16 JUNE 2001, Page 63

A star is reborn

Simon Barnes

ORDINARY people envy sports stars; sports stars envy ordinary people. Such things are inevitable. Jennifer Capriati tried being both. Her former flatmate, Angelica Gavaldon, summed up the Capriati story for all time: 'She tried being a normal person and found that it wasn't so great after all.'

The Capriati story continues: teenage prodigy, 14-year-old millionairess, tennis drop-out, teenage wastrel; arrest for possession of drugs and shoplifting; binge eating, boozing; a pathetic comeback that somewhere along the line became one of the greatest comeback stories in the history of sport — and is still rolling.

She won the Australian Open this year, and last weekend won the French Open, 11 years after she had had reached the semifinal at the age of 14. She holds two Grand Slam titles. She is playing in bursts like the best player in the world, and Wimbledon starts in less than a fortnight.

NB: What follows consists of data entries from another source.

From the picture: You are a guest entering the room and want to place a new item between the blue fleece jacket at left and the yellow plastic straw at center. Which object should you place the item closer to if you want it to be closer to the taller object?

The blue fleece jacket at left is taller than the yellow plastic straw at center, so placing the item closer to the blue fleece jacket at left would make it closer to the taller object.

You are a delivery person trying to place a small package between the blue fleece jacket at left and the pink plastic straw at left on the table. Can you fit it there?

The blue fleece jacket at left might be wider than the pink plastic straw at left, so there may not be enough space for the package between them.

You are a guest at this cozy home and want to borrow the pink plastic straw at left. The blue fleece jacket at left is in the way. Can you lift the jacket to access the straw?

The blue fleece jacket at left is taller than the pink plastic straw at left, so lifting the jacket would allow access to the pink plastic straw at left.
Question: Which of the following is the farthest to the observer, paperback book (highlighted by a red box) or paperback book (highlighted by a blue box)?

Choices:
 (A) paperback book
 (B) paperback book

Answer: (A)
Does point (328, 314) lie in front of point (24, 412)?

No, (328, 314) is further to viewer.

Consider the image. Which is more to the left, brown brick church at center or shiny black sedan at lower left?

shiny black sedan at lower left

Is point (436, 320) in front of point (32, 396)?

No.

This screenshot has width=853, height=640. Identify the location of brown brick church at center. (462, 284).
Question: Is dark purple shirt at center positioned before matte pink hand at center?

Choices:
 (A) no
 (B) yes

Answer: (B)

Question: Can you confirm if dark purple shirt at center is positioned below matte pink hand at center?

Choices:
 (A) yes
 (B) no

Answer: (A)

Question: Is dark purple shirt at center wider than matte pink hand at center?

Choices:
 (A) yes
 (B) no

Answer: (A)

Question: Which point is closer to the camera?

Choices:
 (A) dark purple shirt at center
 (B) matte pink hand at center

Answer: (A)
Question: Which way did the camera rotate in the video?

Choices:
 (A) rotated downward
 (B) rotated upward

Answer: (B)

They never come back: one of the oldest truths in sport. It doesn't always hold true, but Muhammad Ali is an exception in just about every area in which it is possible to be exceptional. After him, the comeback cupboard looks pretty bare.

John McEnroe took a sabbatical when he was at his peak. It was probably a wise move: he put such a colossal emotional strain on himself when playing tennis that you feared for his sanity. He came back as a very good player indeed, which is pretty fair going. But he had left the game as a genius.

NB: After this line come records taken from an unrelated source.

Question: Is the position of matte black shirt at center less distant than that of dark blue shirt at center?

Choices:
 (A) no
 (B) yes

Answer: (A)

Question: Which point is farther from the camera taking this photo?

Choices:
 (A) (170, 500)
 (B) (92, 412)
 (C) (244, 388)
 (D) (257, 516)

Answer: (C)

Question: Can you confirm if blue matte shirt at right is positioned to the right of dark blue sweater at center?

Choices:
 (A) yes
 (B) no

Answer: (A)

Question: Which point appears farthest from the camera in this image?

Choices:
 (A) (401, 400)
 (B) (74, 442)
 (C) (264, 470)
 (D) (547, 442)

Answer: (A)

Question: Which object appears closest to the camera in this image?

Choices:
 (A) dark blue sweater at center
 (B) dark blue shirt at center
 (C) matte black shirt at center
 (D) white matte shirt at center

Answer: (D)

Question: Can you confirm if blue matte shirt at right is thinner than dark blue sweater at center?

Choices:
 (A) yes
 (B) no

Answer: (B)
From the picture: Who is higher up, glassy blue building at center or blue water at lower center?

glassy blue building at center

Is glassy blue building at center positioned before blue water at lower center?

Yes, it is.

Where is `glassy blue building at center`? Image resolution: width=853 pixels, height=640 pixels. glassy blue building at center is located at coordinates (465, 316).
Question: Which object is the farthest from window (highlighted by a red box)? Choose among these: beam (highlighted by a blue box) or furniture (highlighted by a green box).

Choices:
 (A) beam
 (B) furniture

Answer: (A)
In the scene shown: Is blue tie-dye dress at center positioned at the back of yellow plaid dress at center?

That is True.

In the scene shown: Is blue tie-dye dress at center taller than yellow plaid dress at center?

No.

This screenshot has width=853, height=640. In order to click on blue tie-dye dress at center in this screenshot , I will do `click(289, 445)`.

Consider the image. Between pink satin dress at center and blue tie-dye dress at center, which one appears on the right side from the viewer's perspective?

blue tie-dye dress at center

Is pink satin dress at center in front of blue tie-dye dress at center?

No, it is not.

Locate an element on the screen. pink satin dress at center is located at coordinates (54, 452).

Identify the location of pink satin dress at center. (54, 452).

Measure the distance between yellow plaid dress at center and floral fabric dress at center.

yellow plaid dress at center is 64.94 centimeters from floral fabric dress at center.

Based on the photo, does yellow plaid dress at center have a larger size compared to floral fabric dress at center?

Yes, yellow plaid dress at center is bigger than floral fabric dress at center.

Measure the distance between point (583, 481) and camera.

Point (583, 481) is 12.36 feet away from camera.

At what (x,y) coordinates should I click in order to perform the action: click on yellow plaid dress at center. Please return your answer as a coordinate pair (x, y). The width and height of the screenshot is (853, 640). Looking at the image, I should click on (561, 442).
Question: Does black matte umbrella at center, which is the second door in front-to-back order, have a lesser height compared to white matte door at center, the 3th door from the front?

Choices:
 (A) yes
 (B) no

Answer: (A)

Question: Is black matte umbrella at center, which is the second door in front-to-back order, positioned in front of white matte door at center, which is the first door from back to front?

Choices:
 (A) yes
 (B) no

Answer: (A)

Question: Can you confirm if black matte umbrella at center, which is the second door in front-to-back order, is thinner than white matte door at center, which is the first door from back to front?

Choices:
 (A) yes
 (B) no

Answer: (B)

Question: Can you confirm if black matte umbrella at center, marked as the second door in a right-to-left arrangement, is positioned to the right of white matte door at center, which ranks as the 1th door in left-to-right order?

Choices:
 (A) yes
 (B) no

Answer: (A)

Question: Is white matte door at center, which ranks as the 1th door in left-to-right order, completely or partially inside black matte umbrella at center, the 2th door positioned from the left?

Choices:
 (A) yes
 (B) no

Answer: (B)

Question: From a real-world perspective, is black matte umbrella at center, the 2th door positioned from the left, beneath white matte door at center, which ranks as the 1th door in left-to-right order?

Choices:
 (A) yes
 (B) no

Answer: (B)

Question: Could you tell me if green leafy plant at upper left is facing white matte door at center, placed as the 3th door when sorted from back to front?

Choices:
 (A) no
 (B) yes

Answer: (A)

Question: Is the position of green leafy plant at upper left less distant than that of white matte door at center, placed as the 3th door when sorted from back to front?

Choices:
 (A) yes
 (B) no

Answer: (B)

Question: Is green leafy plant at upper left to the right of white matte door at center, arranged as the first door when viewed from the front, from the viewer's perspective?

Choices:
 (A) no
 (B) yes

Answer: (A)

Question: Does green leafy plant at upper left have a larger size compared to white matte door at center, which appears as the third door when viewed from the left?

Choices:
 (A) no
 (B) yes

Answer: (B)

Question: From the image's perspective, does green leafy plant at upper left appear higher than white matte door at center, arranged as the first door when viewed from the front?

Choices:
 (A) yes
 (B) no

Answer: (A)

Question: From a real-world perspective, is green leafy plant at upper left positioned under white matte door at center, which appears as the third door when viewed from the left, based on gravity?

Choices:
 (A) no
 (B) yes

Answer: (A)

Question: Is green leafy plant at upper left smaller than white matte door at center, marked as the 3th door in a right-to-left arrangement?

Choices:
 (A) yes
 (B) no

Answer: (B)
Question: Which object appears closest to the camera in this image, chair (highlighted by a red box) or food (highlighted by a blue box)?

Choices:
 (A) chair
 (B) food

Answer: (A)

The theory is that the primal hunger gets dulled by age, that something goes in the desire department. That was true of McEnroe, but it isn't true of Capriati. She never had the hunger in the first place. She was just doing what she was told.

She liked being a star off and on, but she had no great relish for those fraught struggles in which the great go slumming into the seediest and most unpleasant parts of themselves to find the resources for victory.

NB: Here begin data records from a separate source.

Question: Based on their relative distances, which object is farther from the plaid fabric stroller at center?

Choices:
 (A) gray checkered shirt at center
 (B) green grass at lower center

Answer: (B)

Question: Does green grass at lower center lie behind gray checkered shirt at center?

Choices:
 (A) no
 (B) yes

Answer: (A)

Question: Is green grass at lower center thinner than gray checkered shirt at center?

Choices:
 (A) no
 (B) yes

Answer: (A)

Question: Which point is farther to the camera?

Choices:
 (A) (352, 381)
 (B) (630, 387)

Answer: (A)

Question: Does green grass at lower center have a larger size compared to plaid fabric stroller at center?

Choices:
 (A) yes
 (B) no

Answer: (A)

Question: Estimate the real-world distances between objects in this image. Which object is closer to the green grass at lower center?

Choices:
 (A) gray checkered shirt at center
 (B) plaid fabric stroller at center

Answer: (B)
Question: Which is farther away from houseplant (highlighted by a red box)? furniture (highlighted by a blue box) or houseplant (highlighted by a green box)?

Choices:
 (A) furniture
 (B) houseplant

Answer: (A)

She was doing it for other people. She thumped the ball, reached a semi-final or so, and that ought to have been enough to shut them up. When it wasn't, she ran to the promised land of the real teenager: loud music, loud boys and Being Myself (i.e. being like everybody else).

Making a spectacular hash of your adolescence has become an ineluctable part of Western life, and the traditional route back is to resume the values of your parents in a surreptitious, bit-by-bit sort of way. It is not every adolescent, however, who has the option of returning to being a superstar millionairess.

Nor was it a straightforward matter for Capriati. After a failure in the U.S Open in 1999, she fled her post-defeat press conference in tears. But she came back from this comeback as well, and acquired the taste for victory — something that had never really been a part of her before.

She was no longer doing it because she was told to; she was doing it because she chose to. That's the theory, anyway, and it has a real American ring to it. But how much does anyone get to choose anything? There she is, with her father as coach again, doing what she did at 14, only better. She found normality too bizarre, but being a superstar millionairess is soothing and safe. Reality sucks.